• **What needs to be done**
Reproduce exactly the stretch of lines running from the line with "Siguiente (253, 1999)" to the end of the entries below.

• **Exercise data**
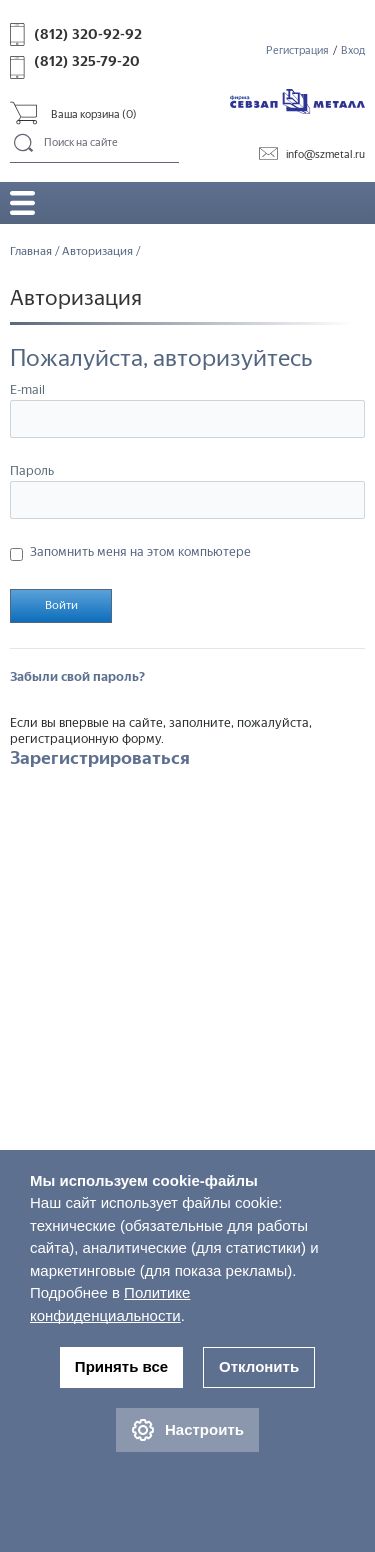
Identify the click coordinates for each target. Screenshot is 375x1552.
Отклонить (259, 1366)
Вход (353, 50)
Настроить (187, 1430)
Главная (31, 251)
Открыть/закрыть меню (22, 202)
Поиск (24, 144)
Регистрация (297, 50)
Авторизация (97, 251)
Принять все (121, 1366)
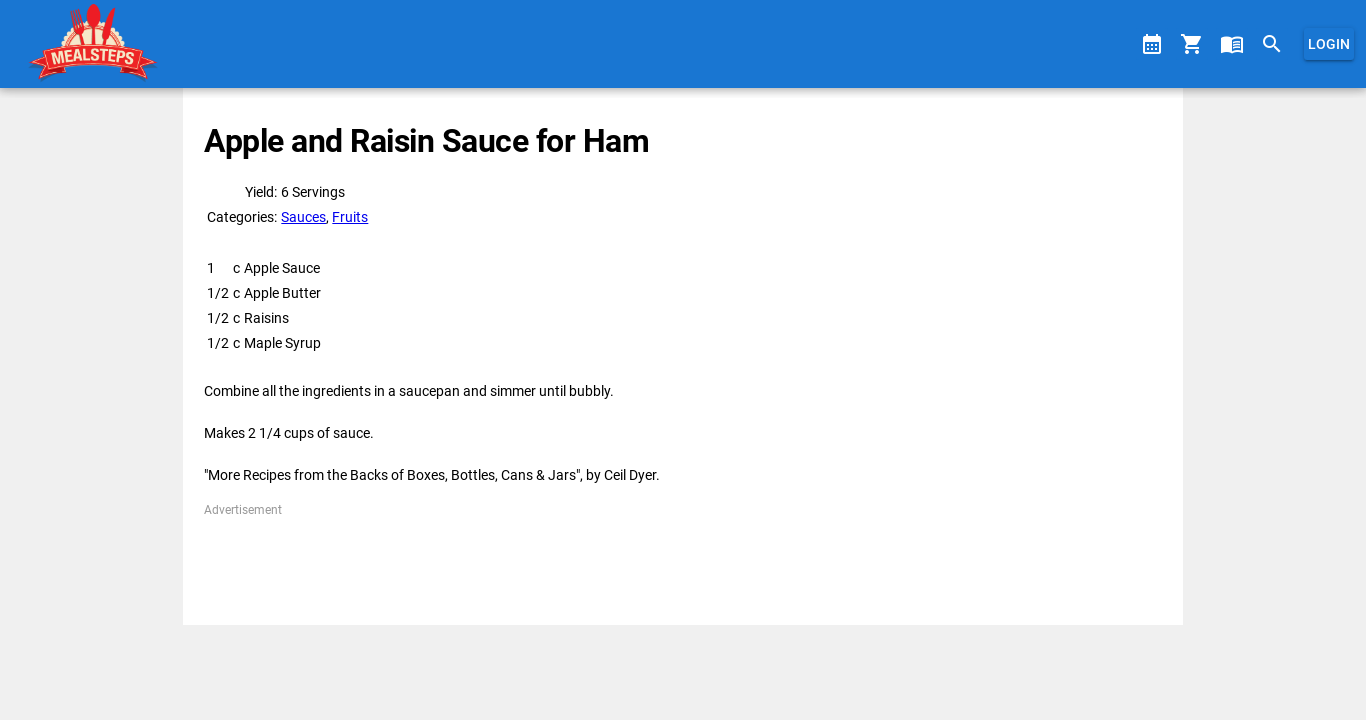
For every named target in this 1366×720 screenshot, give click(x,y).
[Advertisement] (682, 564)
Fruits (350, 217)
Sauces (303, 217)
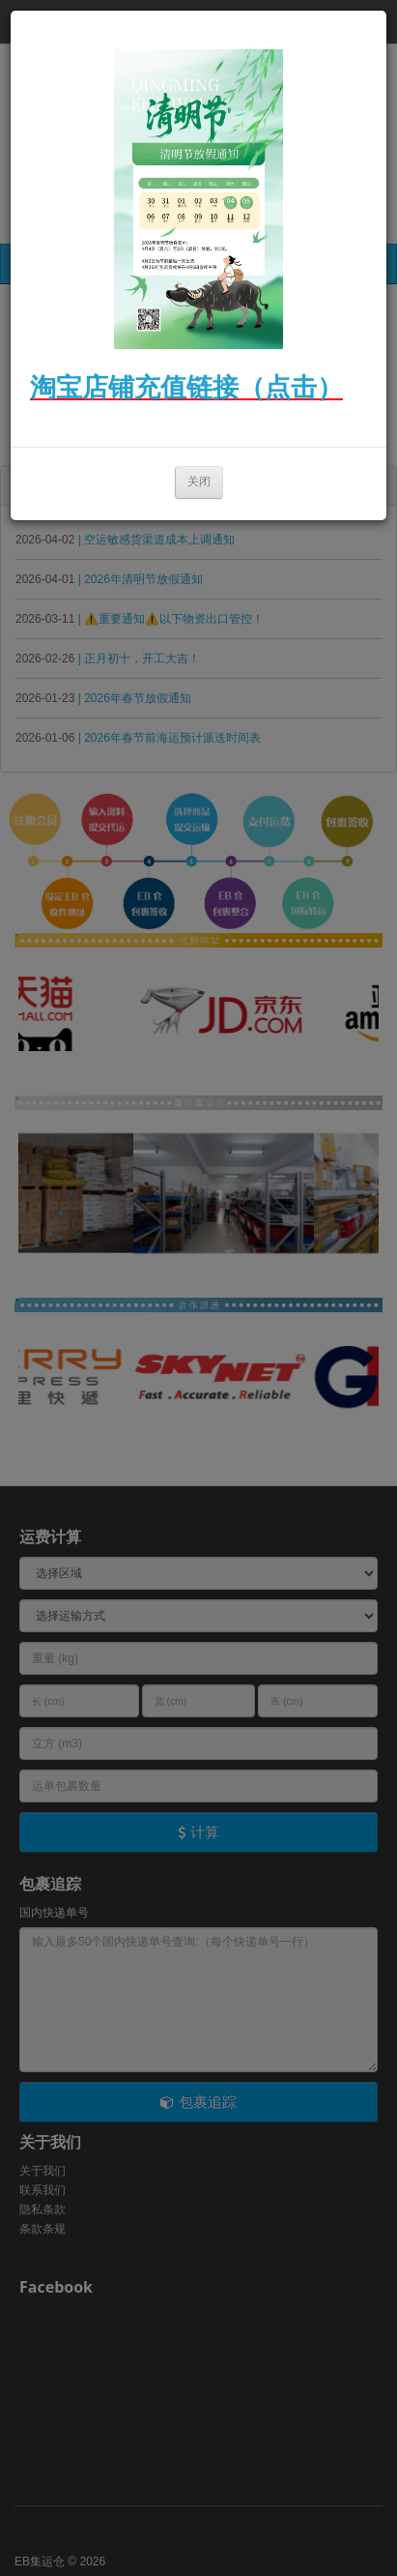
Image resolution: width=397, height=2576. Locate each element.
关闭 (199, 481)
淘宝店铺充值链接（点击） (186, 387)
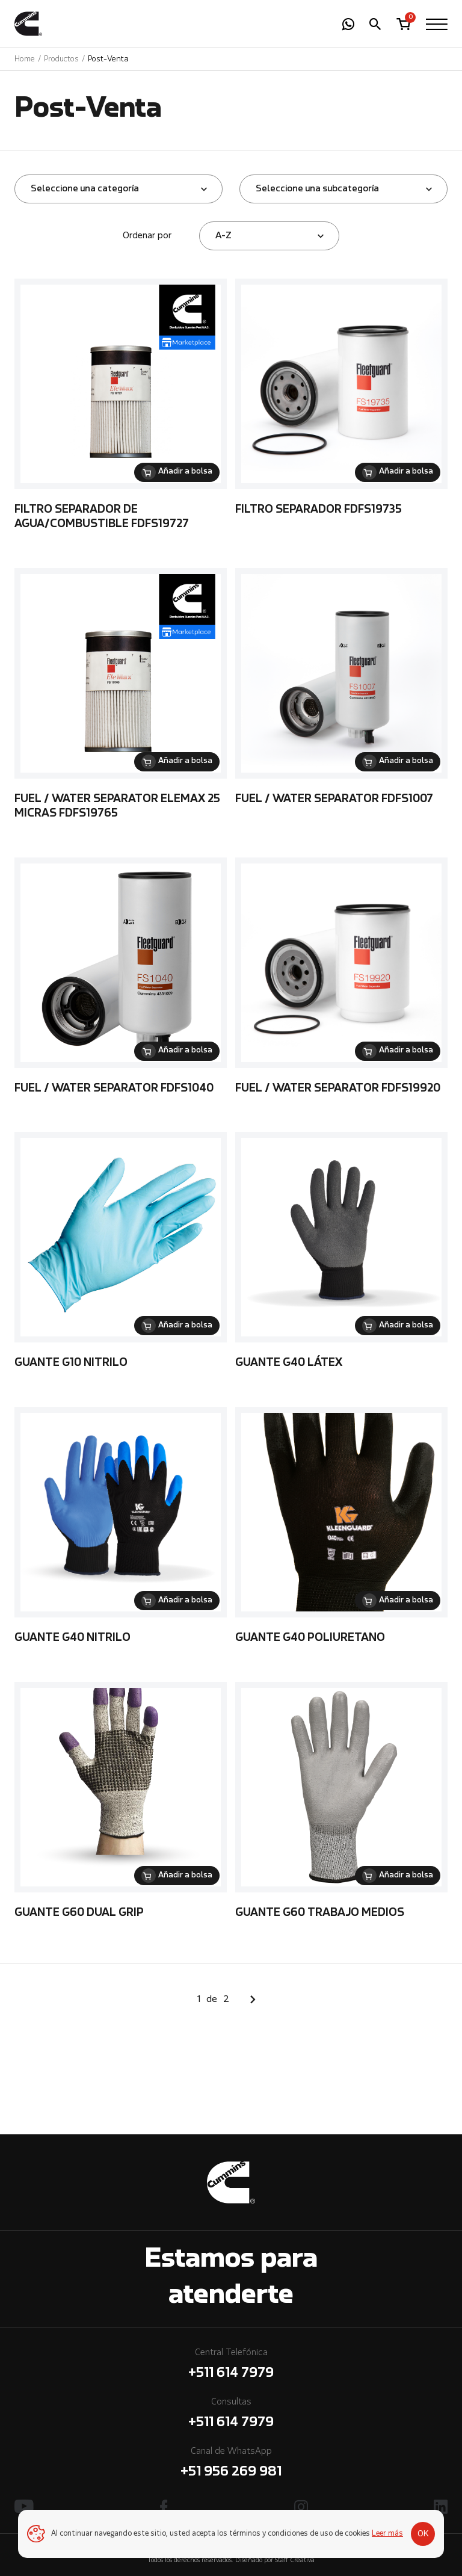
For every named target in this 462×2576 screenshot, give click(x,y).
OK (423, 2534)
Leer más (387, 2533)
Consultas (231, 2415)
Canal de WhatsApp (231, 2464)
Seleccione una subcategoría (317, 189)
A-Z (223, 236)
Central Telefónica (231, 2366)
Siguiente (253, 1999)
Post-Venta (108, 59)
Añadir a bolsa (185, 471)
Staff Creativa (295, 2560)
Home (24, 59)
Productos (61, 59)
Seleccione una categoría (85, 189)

• **Solution to this exercise**
Siguiente (253, 1999)
Post-Venta (108, 59)
Añadir a bolsa (185, 471)
Staff Creativa (295, 2560)
Home (24, 59)
Productos (61, 59)
Seleccione una categoría (85, 189)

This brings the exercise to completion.